# mean of continuous random variable

• Nov 14th 2009, 03:47 AM
cribby
mean of continuous random variable
This is really a calculus question, but is part of a probability problem. Apologies if I've posted in the wrong place.

I'm given a cumulative distribution function $F(x)=1-(x+1)^{-2}, x>0$ and 0 elsewhere. I use this to find the probability density function and then evaluate $P\{1, and I'm okay through all this.

When I go to calculate the mean, $E[X]=\int_{-\infty}^{\infty}xp(x)\,dx=\int_{0}^{\infty}xp(x)\, dx$, I get a $ln(0)$ in the final step of the evaluation. Where'd I go wrong?
• Nov 14th 2009, 04:33 AM
mr fantastic
Quote:

Originally Posted by cribby
This is really a calculus question, but is part of a probability problem. Apologies if I've posted in the wrong place.

I'm given a cumulative distribution function $F(x)=1-(x+1)^{-2}, x>0$ and 0 elsewhere. I use this to find the probability density function and then evaluate $P\{1, and I'm okay through all this.

When I go to calculate the mean, $E[X]=\int_{-\infty}^{\infty}xp(x)\,dx=\int_{0}^{\infty}xp(x)\, dx$, I get a $ln(0)$ in the final step of the evaluation. Where'd I go wrong?

Since you haven't shown your working it's impossible to know where you went wrong. You might have the wrong expression for the pdf. Or you might have the correct expression but not integrated correctly. The list goes on.

For what it's worth:

1. The pdf is $f(x) = \frac{2}{(x+1)^3}$ ....
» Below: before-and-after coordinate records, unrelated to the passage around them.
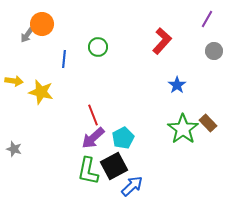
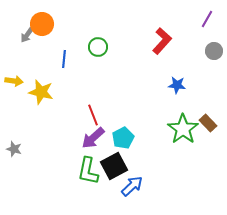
blue star: rotated 30 degrees counterclockwise
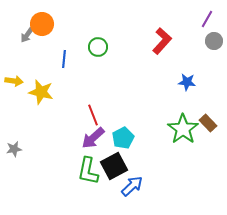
gray circle: moved 10 px up
blue star: moved 10 px right, 3 px up
gray star: rotated 28 degrees counterclockwise
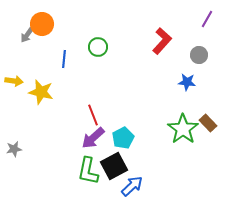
gray circle: moved 15 px left, 14 px down
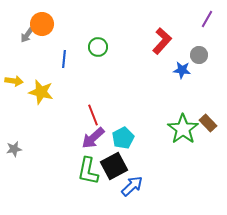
blue star: moved 5 px left, 12 px up
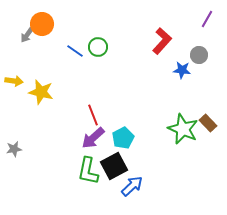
blue line: moved 11 px right, 8 px up; rotated 60 degrees counterclockwise
green star: rotated 12 degrees counterclockwise
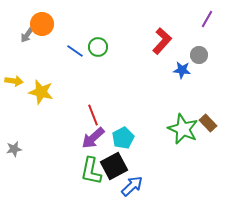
green L-shape: moved 3 px right
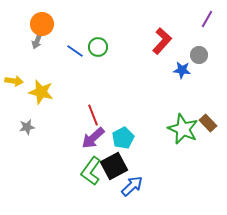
gray arrow: moved 10 px right, 6 px down; rotated 14 degrees counterclockwise
gray star: moved 13 px right, 22 px up
green L-shape: rotated 24 degrees clockwise
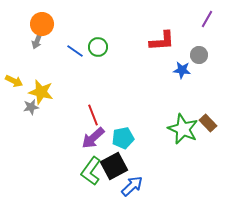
red L-shape: rotated 44 degrees clockwise
yellow arrow: rotated 18 degrees clockwise
gray star: moved 4 px right, 20 px up
cyan pentagon: rotated 15 degrees clockwise
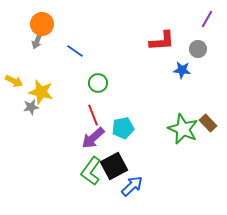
green circle: moved 36 px down
gray circle: moved 1 px left, 6 px up
cyan pentagon: moved 10 px up
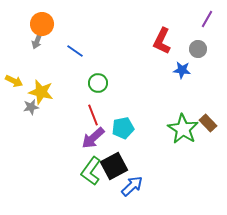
red L-shape: rotated 120 degrees clockwise
green star: rotated 8 degrees clockwise
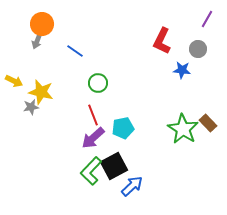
green L-shape: rotated 8 degrees clockwise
2. Pr(1 < X < 3) can be found without the pdf. It's F(3) - F(1) .....
• Nov 15th 2009, 06:14 PM
cribby
Apologies for not showing my work, but I was being intentionally vague. All I really wanted to know was whether the $ln(0)$ showing up in my evaluation of the mean was reasonable. If it was, I didn't know how to handle that. Apparently, though, I did not correctly calculate the pdf.

I would greatly appreciate a confirmation or denial of the following: With the new pdf I get a mean of 0.

And thanks for the tip on finding the probability using F. I've missed a few days of my classes lately and hadn't come across that in the text yet.
• Nov 15th 2009, 07:03 PM
BERRY
$E(X) = \int\frac{2x}{(x+1)^3}dx = \frac{-2x-1}{(x+1)^2}$

Evaluate at the bounds, you find the mean is -1.
• Nov 15th 2009, 09:14 PM
cribby
Oops...when I did the integration I was fine, but when I evaluated I only carried "2x" through the numerator...what a goon.